Già arrivando a Strasburgo un pacifico gruppo di dimostranti di diverse nazionalità non innalzava bandiere rosse o simboli d’odio ma foto di bambini e famiglie felici, reclamando non “rivoluzione” ma “sussidiarietà”, cioè il rispetto di uno dei principi cardine dell’Ue, per cui alcune competenze rimangono prerogativa esclusiva degli Stati membri e non possono essere normate da Bruxelles.
Persino le colleghe popolari generalmente più liberal mostravano insofferenza per i contenuti e anche per i metodi seguiti dalle sinistre, che avevano imposto nuovamente al voto un testo identico a quello respinto la volta scorsa e che continuavano a rifiutare il principio di sussidiarietà.
Già perché, in un’istituzione in cui il politicamente corretto domina e le lobby gender e pro-choice lavorano instancabilmente per condizionare le scelte degli Stati membri sui temi eticamente sensibili, persino reclamare sussidiarietà è di per sé quasi rivoluzionario.
E allora eccoci al voto.. Si vota per primo il testo alternativo presentato dal gruppo euroscettico, ma il PPE da indicazioni di voto contrario (testo troppo reazionario per alcuni) e viene respinto.
Subito dopo si passa a votare il testo congiunto PPE-Conservatori che chiede di lasciare in capo agli Stati membri la disciplina dei diritti sessuali e riproduttivi, in base alla sussidiarietà. Se passa questo testo tutto il resto decade e siamo salvi.
337 a favore, 334 contrari: l’Aula approva e si alza un boato dai banchi del centrodestra.
Il PPE, il gruppo ECR dei conservatori inglesi e polacchi, gli euroscettici di EFD e persino tanti liberali preoccupati per questa deriva incontrollabile e questa palese violazione dei trattati si ritrovano maggioranza e respingono questo attentato ai valori della Vita, della Famiglia come società naturale formata da uomo e donna e finalizzata alla procreazione nonché come agenzia educativa primaria che non deve essere conculcata o rimpiazzata dallo Stato.
La reazione della Estrela è sguaiata, chiede la parola e parla di “voto vergognoso” e di “attentato ai diritti umani”. Ci apostrofa come “retrogradi” e “oscurantisti”. Come nella migliore tradizione comunista la democrazia è buona solo quando avvalla il pensiero unico pensato dalle élite, altrimenti è un attentato.

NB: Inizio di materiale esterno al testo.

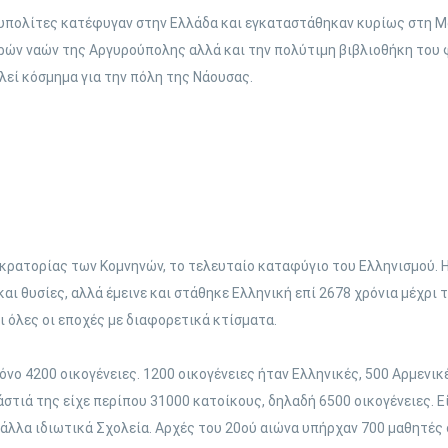
ουπολίτες κατέφυγαν στην Ελλάδα και εγκαταστάθηκαν κυρίως στη 
ρών ναών της Αργυρούπολης αλλά και την πολύτιμη βιβλιοθήκη του φ
λεί κόσμημα για την πόλη της Νάουσας.
ρατορίας των Κομνηνών, το τελευταίο καταφύγιο του Ελληνισμού. Η
αι θυσίες, αλλά έμεινε και στάθηκε Ελληνική επί 2678 χρόνια μέχρι 
ι όλες οι εποχές με διαφορετικά κτίσματα.
όνο 4200 οικογένειες. 1200 οικογένειες ήταν Ελληνικές, 500 Αρμενικ
στιά της είχε περίπου 31000 κατοίκους, δηλαδή 6500 οικογένειες. Ε
 άλλα ιδιωτικά Σχολεία. Αρχές του 20ού αιώνα υπήρχαν 700 μαθητές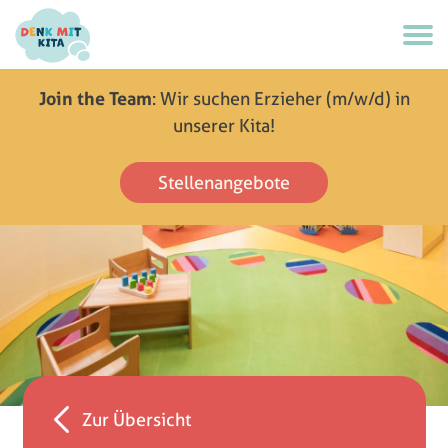
Join the Team
: Wir suchen Erzieher (m/w/d) in
unserer Kita!
Stellenangebote
Zur Übersicht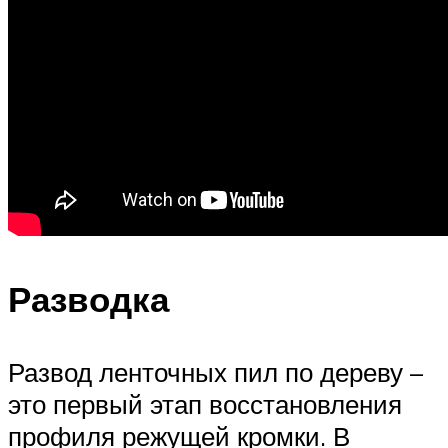
Разводка
Развод ленточных пил по дереву –
это первый этап восстановления
профиля режущей кромки. В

La sceneggiata si conclude con socialisti, verdi e comunisti in standing ovation per la loro paladina sconfitta, che annuncia con voce rotta dalla commozione che avrebbe ritirato la firma dalla relazione.

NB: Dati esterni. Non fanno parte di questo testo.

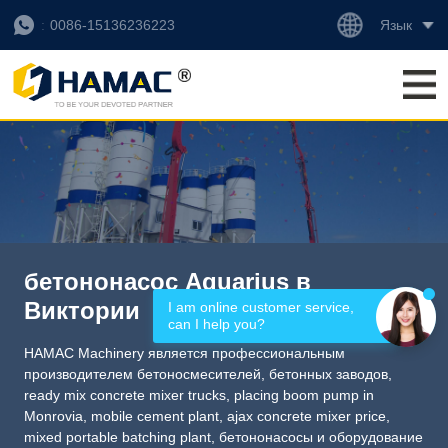
Язык
0086-15136236223
бетононасос Aquarius в
Виктории
I am online customer service, 
can I help you?
HAMAC Machinery является профессиональным
производителем бетоносмесителей, бетонных заводов,
ready mix concrete mixer trucks
,
placing boom pump in
Monrovia
,
mobile cement plant
,
ajax concrete mixer price
,
mixed portable batching plant
, бетононасосы и оборудование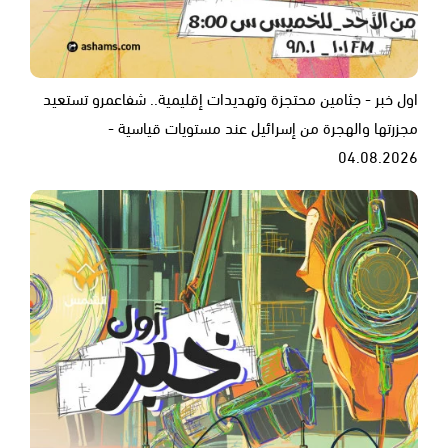
اول خبر - جثامين محتجزة وتهديدات إقليمية.. شفاعمرو تستعيد
مجزرتها والهجرة من إسرائيل عند مستويات قياسية -
04.08.2026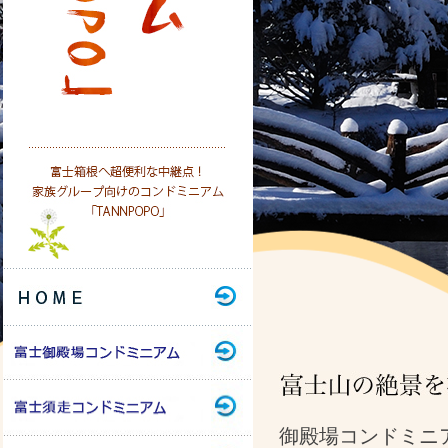
御殿場コンドミニ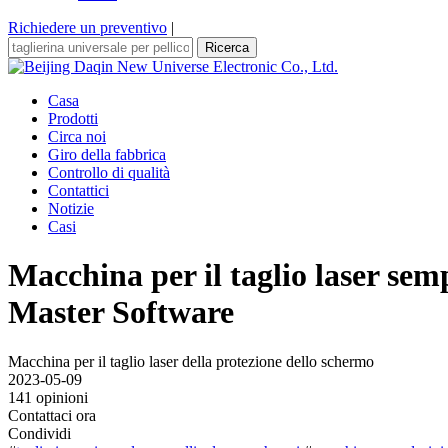
Richiedere un preventivo
|
Ricerca
Casa
Prodotti
Circa noi
Giro della fabbrica
Controllo di qualità
Contattici
Notizie
Casi
Macchina per il taglio laser se
Master Software
Macchina per il taglio laser della protezione dello schermo
2023-05-09
141 opinioni
Contattaci ora
Condividi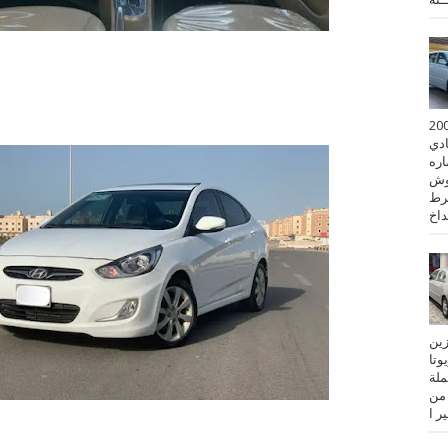
 كورولا موديل 2001
ادي
ستماره
وش
رط
نزين
تويوتا
عملة
 من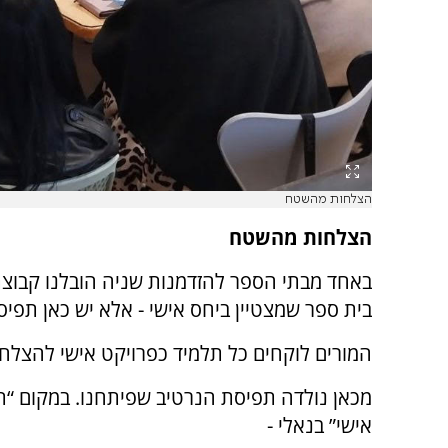
הצלחות מהשטח
הצלחות מהשטח
באחד מבתי הספר להזדמנות שניה הובלנו קבוצת 
בית ספר שמצטיין ביחס אישי - אלא יש כאן תפי
המורים לוקחים כל תלמיד כפרויקט אישי להצלחת
מכאן נולדה תפיסת הנרטיב שפיתחנו. במקום “תי
אישי” בנאלי -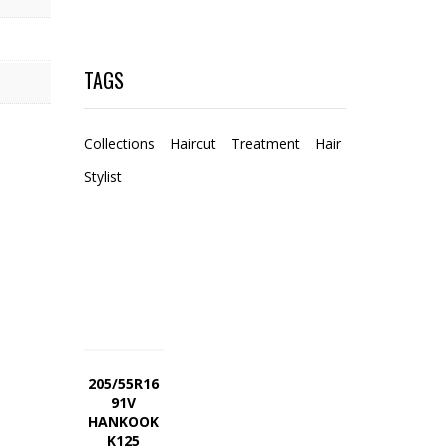
TAGS
Collections
Haircut
Treatment
Hair
Stylist
205/55R16
91V
HANKOOK
K125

L’assalto è respinto e la lobby del relativismo scornata.
Non è stata soltanto una risoluzione bocciata ma il segnale che si può fare. Si può ancora opporsi alla deriva, si può ancora veder vincere il senso comune e il principio di realtà, si può ancora difendere la famiglia naturale e la vita senza doversene vergognare. Si può ancora credere in un’Europa dei valori, più grande e più bella di quella della tecnofinanza senza volto.